Super-human toasters! Cell-phone scales! Chameleon cars! This and more graced the floors of the RCA's 2008 show (June 21 - July 5). Core-o-spondent, Victoria Kirk, sent us a bunch of snaps from the Design Interactions exhibition. Click through to see evidence of what these UK creatives are up to....
Above: More than your ordinary bathroom obeject, this scale by Alice Wang sends an SMS to a friend or diet buddy, who decides if it's a good idea to tell you the news. See our post about it here.
"Animal Superpowers", by Chris Woebken & Kenichi Okada. This apparatus allows you to feel like an ant by magnifying your vision 50x through microscope antennas in your hand. You can perceive all the tiny cracks and details of a surface through this. It allows you to 'see' through your hands and to dive into a secret and hidden world. See the video here.
Benjamin Males explores the use of military technology in conventional settings by creating a racial profiler out of a standard CCTV camera and basic code. This addresses a particularly live issue in London, where CCTVs lurk in every corner.
This "bird device", by Chris Woebken & Kenichi Okada, uses a GPS system and vibrates when one is oriented in a certain direction, (i.e., towards an ice cream shop, home, or a pet).
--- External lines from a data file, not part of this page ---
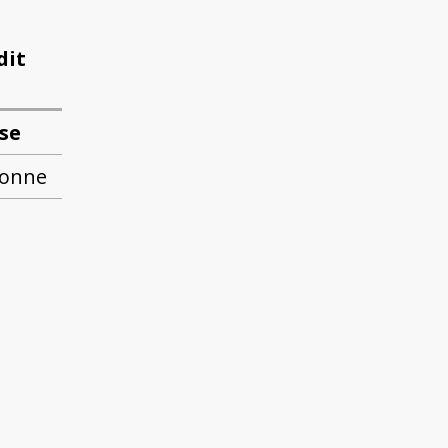
dit
se
sonne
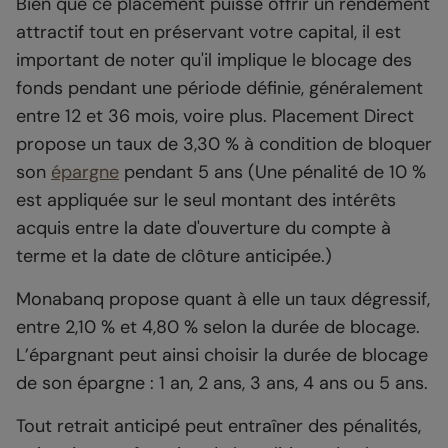
Bien que ce placement puisse offrir un rendement
attractif tout en préservant votre capital, il est
important de noter qu'il implique le blocage des
fonds pendant une période définie, généralement
entre 12 et 36 mois, voire plus. Placement Direct
propose un taux de 3,30 % à condition de bloquer
son
épargne
pendant 5 ans (Une pénalité de 10 %
est appliquée sur le seul montant des intérêts
acquis entre la date d'ouverture du compte à
terme et la date de clôture anticipée.)
Monabanq propose quant à elle un taux dégressif,
entre 2,10 % et 4,80 % selon la durée de blocage.
L’épargnant peut ainsi choisir la durée de blocage
de son épargne : 1 an, 2 ans, 3 ans, 4 ans ou 5 ans.
Tout retrait anticipé peut entraîner des pénalités,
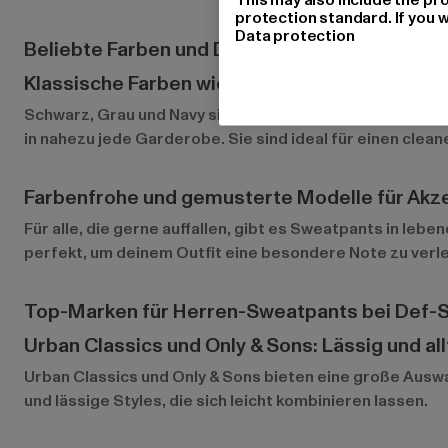
protection standard. If you w
Data protection
Beliebte Farben und Designs bei Herren-Swe
Klassische Farben wie Schwarz, Grau und Nav
Schwarz, Grau und Navy sind die Klassiker unter den S
in nahezu jede Garderobe. Sie sind ideal für einen clean
Farbenfrohe und gemusterte Modelle für Akz
Für alle, die gerne auffallen, gibt es Sweatpants in le
perfekt, um deinem Outfit eine besondere Note zu verle
Top-Marken für Herren-Sweatpants bei Def-
Urban Classics und Only & Sons: Lässig und al
Urban Classics
und
Only & Sons
bieten eine große Auswa
und lässige Styles, die sich leicht kombinieren lassen.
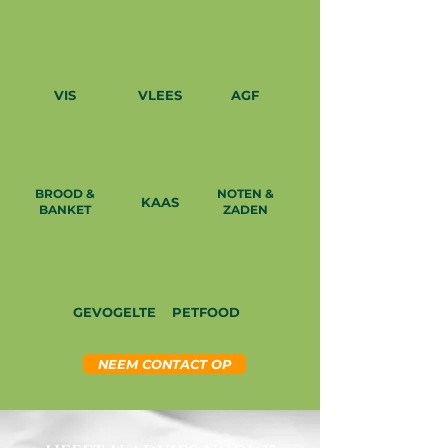
VIS
VLEES
AGF
BROOD &
NOTEN &
KAAS
BANKET
ZADEN
GEVOGELTE
PETFOOD
NEEM CONTACT OP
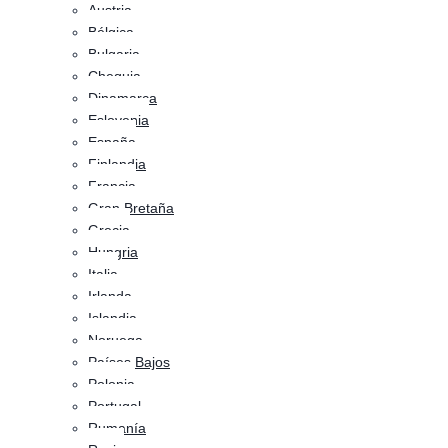
Austria
Bélgica
Bulgaria
Chequia
Dinamarca
Eslovenia
España
Finlandia
Francia
Gran Bretaña
Grecia
Hungria
Italia
Irlanda
Islandia
Noruega
Países Bajos
Polonia
Portugal
Rumanía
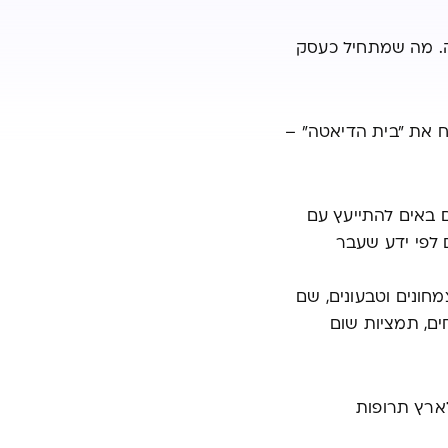
. מה שמתחיל כעסק
 את "בית הדיאטה" –
 באים להתייעץ עם
 לפי ידע שעבר
ונים וטבעונים, שם
ם, תמציות שום
ארץ תרופות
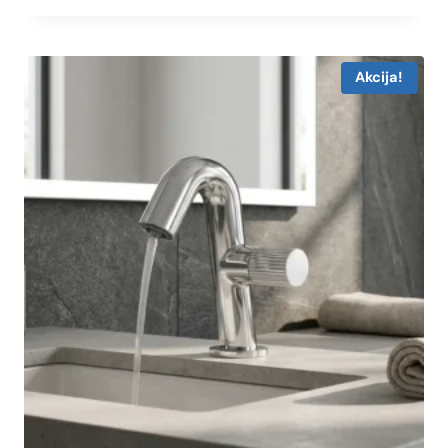
Akcija!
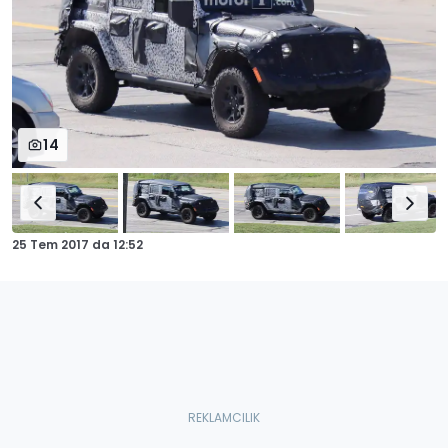
14
25 Tem 2017
da
12:52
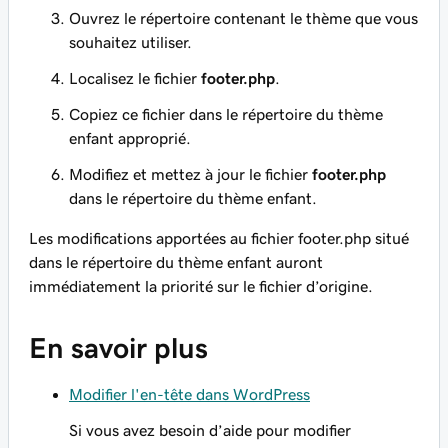
Ouvrez le répertoire contenant le thème que vous
souhaitez utiliser.
Localisez le fichier
footer.php
.
Copiez ce fichier dans le répertoire du thème
enfant approprié.
Modifiez et mettez à jour le fichier
footer.php
dans le répertoire du thème enfant.
Les modifications apportées au fichier
footer.php
situé
dans le répertoire du thème enfant auront
immédiatement la priorité sur le fichier d’origine.
En savoir plus
Modifier l'en-tête dans WordPress
Si vous avez besoin d’aide pour modifier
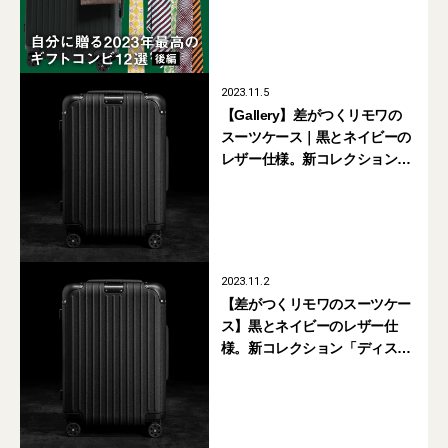
2023.11.5
【Gallery】差がつくリモワの
スーツケース｜黒とネイビーの
レザー仕様。新コレクション
「ディスティンクト」 が登場
2023.11.2
【差がつくリモワのスーツケー
ス】黒とネイビーのレザー仕
様。新コレクション「ディス
ティンクト」 が登場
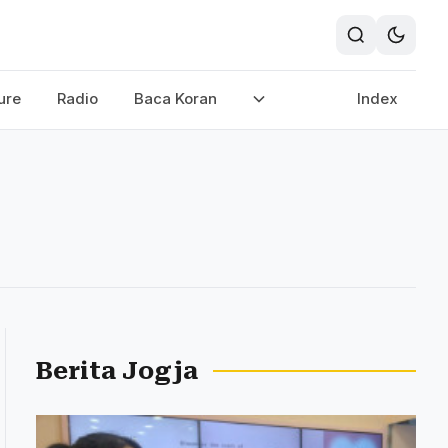
ure
Radio
Baca Koran
Index
Berita Jogja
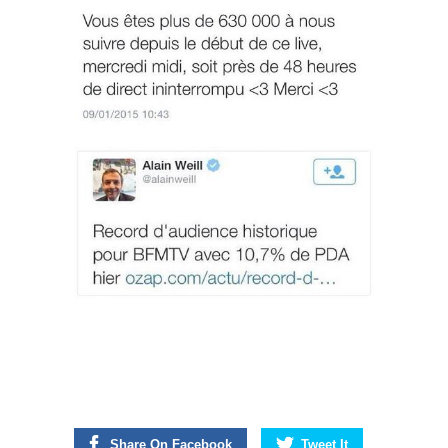
Share On Facebook
Tweet It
The device approximates birds' detection of geomagnetic fields to find their way south in the winter and north in the spring.
This chameleon car by Dong Kyu Kim changes its color to suit its owner's fashion and mood. The ultimate accessory.
Above: Dash Macdonald built remote controlled roller skates, strapped them on in public, and allowed the audience to steer him through an obstacle course. Remote control in hand, many of them deliberately guided him into accidents. He has performed and recorded these experiments in London, Japan and Germany.
Staged around a scaled podium and political event paraphernalia, Imagine Being a World Leader, by Dash Macdonald is a curriculum that teaches primary school children leadership and persuasive public speaking skills. The training process becomes a vehicle to address the artifice behind the methods politicians and authority figures use to win over their audiences.
Designing products that amplify the extreme, Freddie Yauner designed the most detailed diary ever. It's got an hour on two pages. Users can document their lives minute by minute, much like bloggers do.
Freddie Yauner's highest popping toaster in the world. Check out more on it here.
The giraffe device by Chris Woebken & Kenichi Okada acts as a child to adult converter by changing one's voice to lower octaves and raising one's perspective by 30cm. Kids can suddenly see on the same level as adults, allowing them to experience a new perspective.
Ivo vos' extreme bread slicer.
Kenichi Okada's 'Wide eyes' project that controls perspectives of space by widening the distance between one's eyes.
Kenichi Okada's Emotoscope allows viewers to see and record memories in analog film, thereby rendering them more precious and valuable.
Marc Owen's Avatar Machine is a system which replicates the aesthetics and visuals of third person gaming, allowing the user to view themselves as a virtual character in real space via a head mounted interface.